Using your face to unlock your phone is a pretty genius security protocol. But like any advanced technology, hackers and thieves are always up to the challenge, whether that’s unlocking your phone with your face while you sleep or using a photo from social media to do the same.
Like every other human biometric identification system before it (fingerprints, retina scans) there are still significant security flaws in some of the most advanced identity verification technology. Brigham Young University electrical and computer engineering decided there is a better and more secure way to use your face for restricted access.
It’s called Concurrent Two-Factor Identity Verification (C2FIV) and it requires both one’s facial identity and a specific facial motion to gain access. To set it up, a user faces a camera and records a short 1-2 second video of either a unique facial motion or a lip movement from reading a secret phrase. The video then inputs into the device, which extracts facial features and the features of the facial motion, storing them for later ID verification.
The biggest problem they are trying to solve is to make sure the identity verification process is intentional. If someone is unconscious, you can still use their finger to unlock a phone and get access to their device or you can scan their retina.

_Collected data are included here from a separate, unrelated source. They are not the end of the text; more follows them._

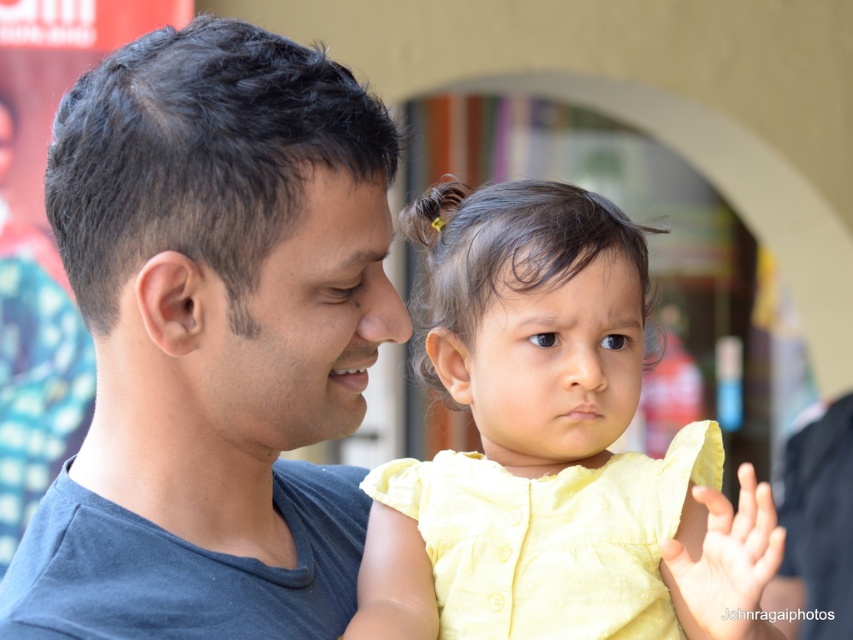 Question: Can you confirm if yellow cotton dress at center is bigger than dark brown hair at center?

Choices:
 (A) yes
 (B) no

Answer: (A)

Question: Which of the following is the closest to the observer?

Choices:
 (A) matte gray shirt at left
 (B) dark brown hair at center

Answer: (A)

Question: Does yellow cotton dress at center appear on the right side of dark brown hair at center?

Choices:
 (A) yes
 (B) no

Answer: (B)

Question: Does matte gray shirt at left have a larger size compared to yellow cotton dress at center?

Choices:
 (A) yes
 (B) no

Answer: (B)

Question: Which point is farther to the camera?

Choices:
 (A) matte gray shirt at left
 (B) dark brown hair at center
 (C) yellow cotton dress at center

Answer: (B)

Question: Which point is closer to the camera?

Choices:
 (A) yellow cotton dress at center
 (B) dark brown hair at center
 (C) matte gray shirt at left

Answer: (C) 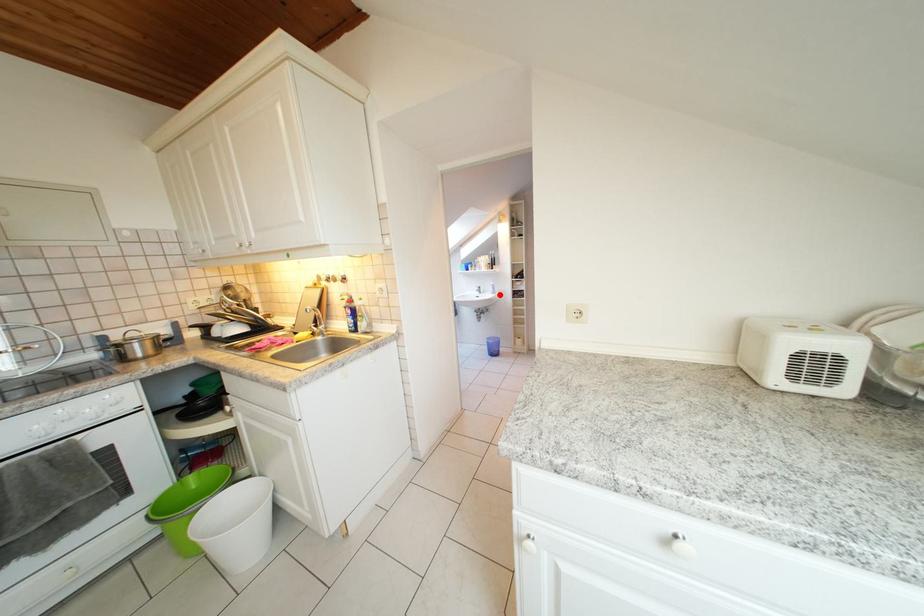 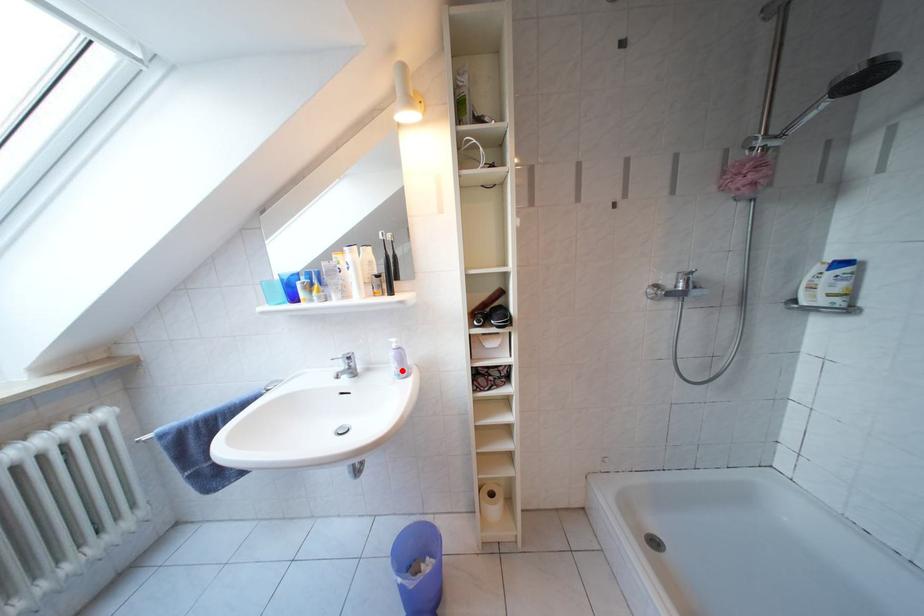 From the picture: I am providing you with two images of the same scene from different viewpoints. A red point is marked on the first image and another point is marked on the second image. Is the marked point in image1 the same physical position as the marked point in image2?

Yes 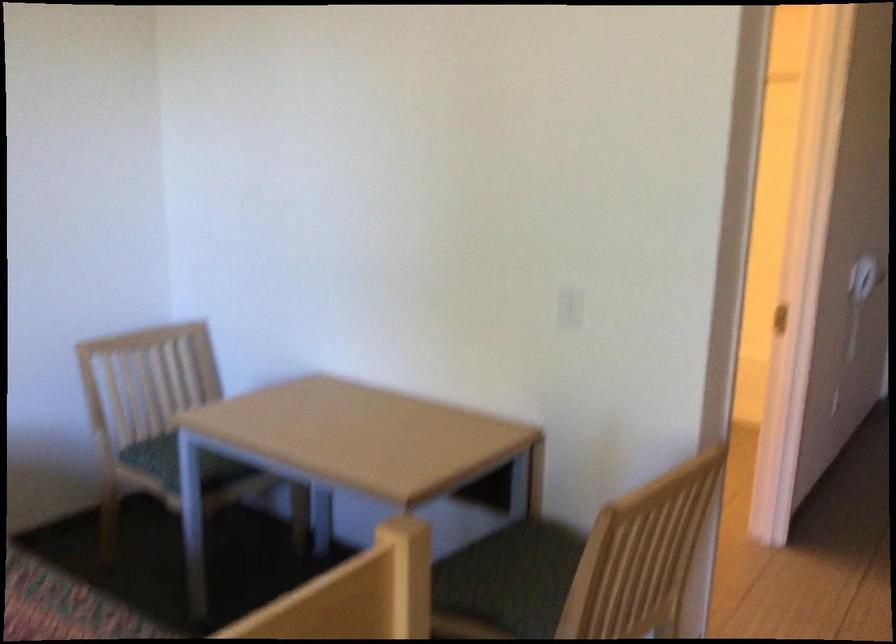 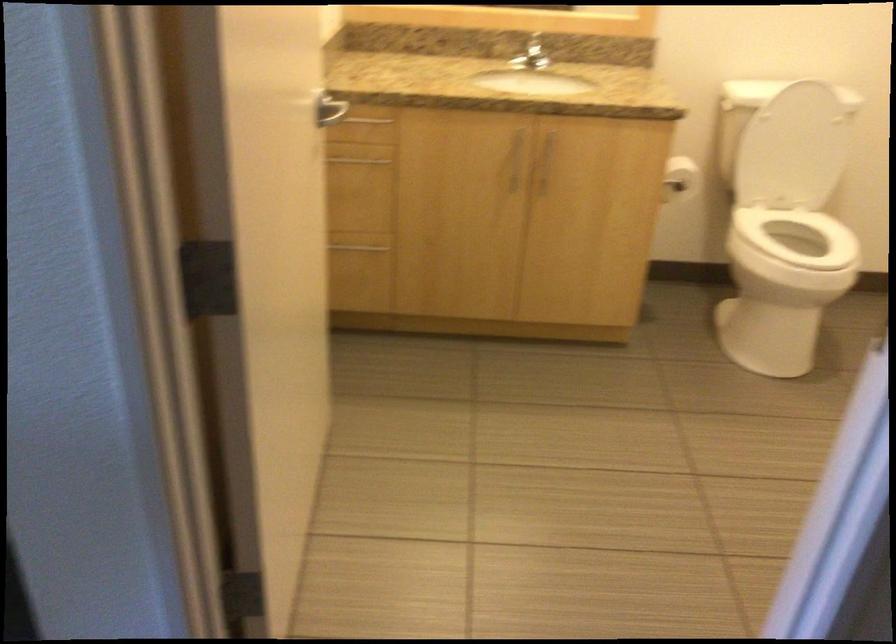 Question: I am providing you with two images of the same scene from different viewpoints. Please identify which objects are invisible in image2.

Choices:
 (A) checkered pillow
 (B) cabinet handle
 (C) white electrical outlet
 (D) toilet lid

Answer: (C) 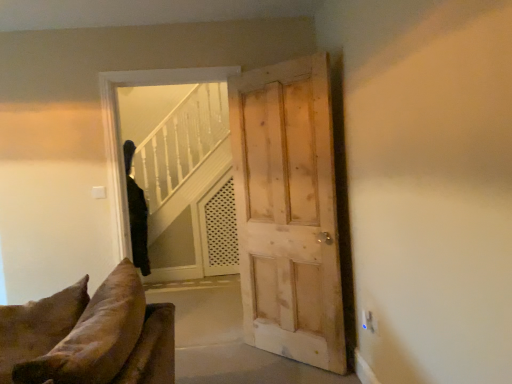 What do you see at coordinates (136, 214) in the screenshot?
I see `black fabric coat at upper left` at bounding box center [136, 214].

Locate an element on the screen. light brown wooden door at center is located at coordinates (288, 211).

Find the location of `black fabric coat at upper left`. black fabric coat at upper left is located at coordinates (136, 214).

Considering the positions of points (142, 267) and (122, 211), is point (142, 267) closer to camera compared to point (122, 211)?

No, it is behind (122, 211).

Does black fabric coat at upper left have a lesser height compared to transparent glass door at center?

Yes.

From the picture: Does black fabric coat at upper left have a lesser width compared to transparent glass door at center?

No, black fabric coat at upper left is not thinner than transparent glass door at center.

Identify the location of person located on the left of transparent glass door at center. (136, 214).

From a real-world perspective, which is physically above, transparent glass door at center or black fabric coat at upper left?

transparent glass door at center is physically above.

Is black fabric coat at upper left at the back of transparent glass door at center?

Yes, transparent glass door at center is facing away from black fabric coat at upper left.

Is transparent glass door at center next to black fabric coat at upper left?

No, transparent glass door at center is not beside black fabric coat at upper left.

Is light brown wooden door at center oriented away from black fabric coat at upper left?

light brown wooden door at center is not turned away from black fabric coat at upper left.

Is light brown wooden door at center bigger than black fabric coat at upper left?

No, light brown wooden door at center is not bigger than black fabric coat at upper left.

From the image's perspective, is light brown wooden door at center located above or below black fabric coat at upper left?

Based on their image positions, light brown wooden door at center is located above black fabric coat at upper left.

Considering the sizes of black fabric coat at upper left and light brown wooden door at center in the image, is black fabric coat at upper left wider or thinner than light brown wooden door at center?

In the image, black fabric coat at upper left appears to be wider than light brown wooden door at center.

From a real-world perspective, between black fabric coat at upper left and light brown wooden door at center, who is vertically lower?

You see this a lot in the movies—think of Ethan Hunt in Mission Impossible even using masks to replicate someone else’s face.
To get technical, C2FIV relies on an integrated neural network framework to learn facial features and actions concurrently. This framework models dynamic, sequential data like facial motions, where all the frames in a recording have to be considered (unlike a static photo with a figure that can be outlined).
Using this integrated neural network framework, the user’s facial features and movements are embedded and stored on a server or in an embedded device and when they later attempt to gain access, the computer compares the newly generated embedding to the stored one. That user’s ID is verified if the new and stored embeddings match at a certain threshold.
In their preliminary study, they recorded 8,000 video clips from 50 subjects making facial movements such as blinking, dropping their jaw, smiling, or raising their eyebrows as well as many random facial motions to train the neural network. They then created a dataset of positive and negative pairs of facial motions and inputted higher scores for the positive pairs (those that matched). Currently, with the small dataset, the trained neural network verifies identities with over 90% accuracy. They are confident the accuracy can be much higher with a larger dataset and improvements on the network.
The idea is not to compete with Apple or have the application be all about smartphone access. In this opinion, C2FIV has broader applications, including accessing restricted areas at a workplace, online banking, ATM use, safe deposit box access, or even hotel room entry or keyless entry/access to your vehicle.